Assessing the Effects of Biopharmaceutical Price Regulation on Innovation


Michael Ciarametaro, MBA, Vice President of Research, National Pharmaceutical Council
Lisabeth Buelt, MPH, Consultant


As policymakers consider legislative and regulatory proposals to lower biopharmaceutical prices, it is important to consider how such policies affect future innovation. To gain a better understanding of what is known about price regulation and its impact on future drug development and innovation, we conducted a targeted literature review, exploring the qualitative and quantitative research published in peer-reviewed journals, gray literature reports, and policy white papers. 

The objective of our analysis was to explore the evidence surrounding the relationship between biopharmaceutical revenues and market size and the level of research and development (R&D) spending or innovative output in the form of new drug approvals This evidence may be used to inform health care policy interventions aimed at reducing health care costs through the implementation of biopharmaceutical pricing regulations. Exploring this topic is crucial, as such policies could have a range of downstream consequences for the global biopharmaceutical market. Our analysis has five key findings and three implications for policy.
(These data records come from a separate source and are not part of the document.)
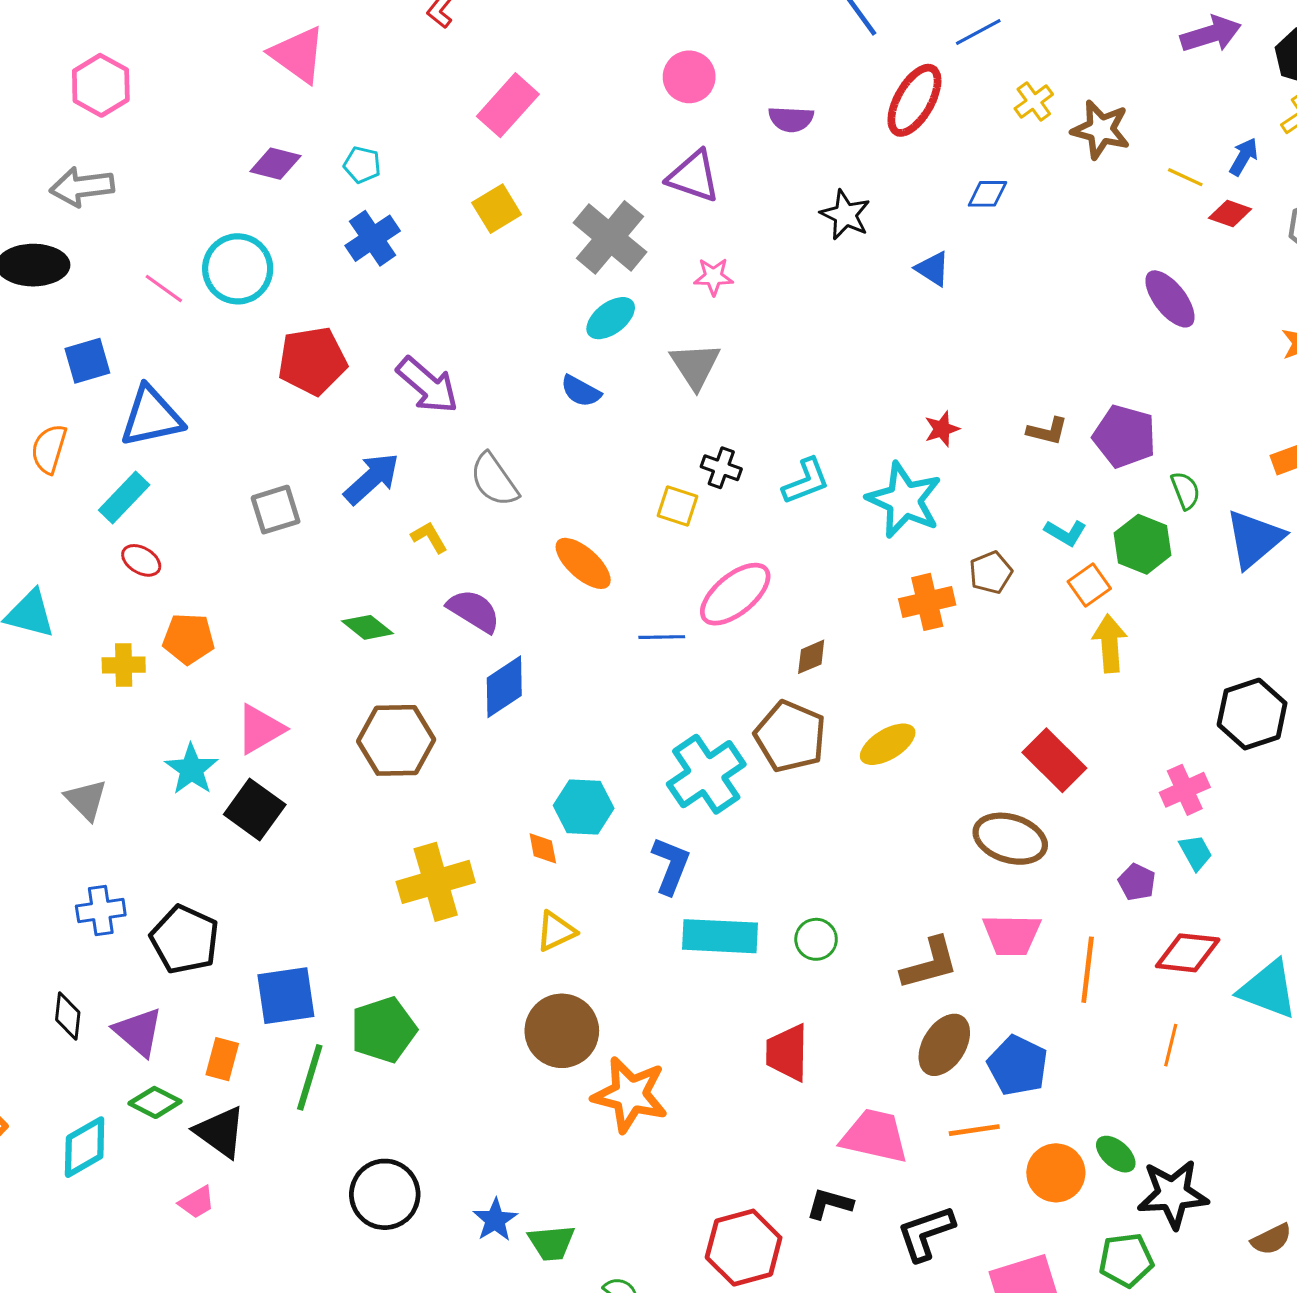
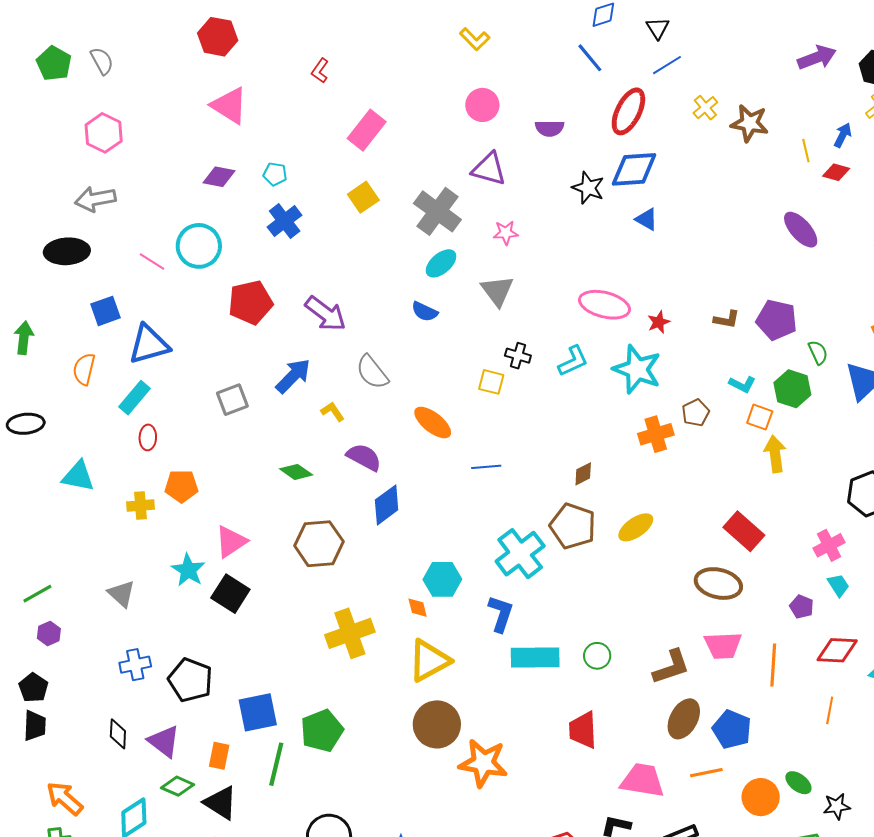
yellow line: (1185, 177) -> (806, 151), turned 55
blue diamond: (987, 194) -> (634, 169), moved, size x1.8
red ellipse: (141, 560) -> (148, 437), turned 65
orange square: (1089, 585) -> (760, 417), turned -32
pink ellipse: (735, 594) -> (604, 305), moved, turned 57
yellow triangle: (556, 931) -> (429, 661), size x1.6
black star: (1173, 1194) -> (837, 806), size x0.6

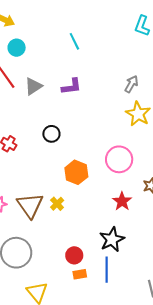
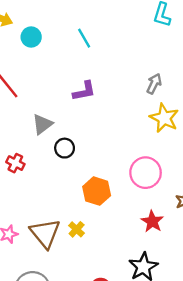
cyan circle: (17, 48) -> (31, 37), moved
gray triangle: (33, 86) -> (42, 124), moved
  1. Reducing incentives to invest in biopharmaceutical R&D results in less innovation. There is robust evidence of the relationship between expected economic returns and innovative output. 
  2. Public policy interventions can either increase or decrease incentives for innovation. Public policies have practical implications that can help or hinder the development of new medicines.
  3. There is significant uncertainty surrounding the extent to which price regulations will negatively impact future innovation. Price regulations can produce a broad spectrum of unintended consequences.
  4. The impact of price regulation policies is likely to vary across disease areas. Price regulation can hinder innovation in key disease areas such as cancer and autoimmune disorders.
  5. Analyses of price regulation policies often do not accurately reflect the current biopharmaceutical landscape. Current price regulation policy models do not account for the current R&D market.


  1. Policymakers must acknowledge the trade-offs and risks associated with price regulation policies. Enactment of price regulations in the U.S. will result in fewer therapies coming to market. When it comes to biopharmaceutical innovation, even a small number of therapies can make a big difference to patient health outcomes.
  2. Policymakers must consider how price regulation policies will affect market incentives and how this might change the nature of biopharmaceutical innovation. The biopharmaceutical innovation ecosystem is extraordinarily complex, and the risks and costs associated with R&D vary substantially within and across treatment areas and therapeutic types. 
  3. Policymakers must consider how the enactment of price regulation policy might affect patient health outcomes. Even small changes in incentives, compounded over the many years drugs are in development, could result in substantial downside risks to innovative output patient health outcomes.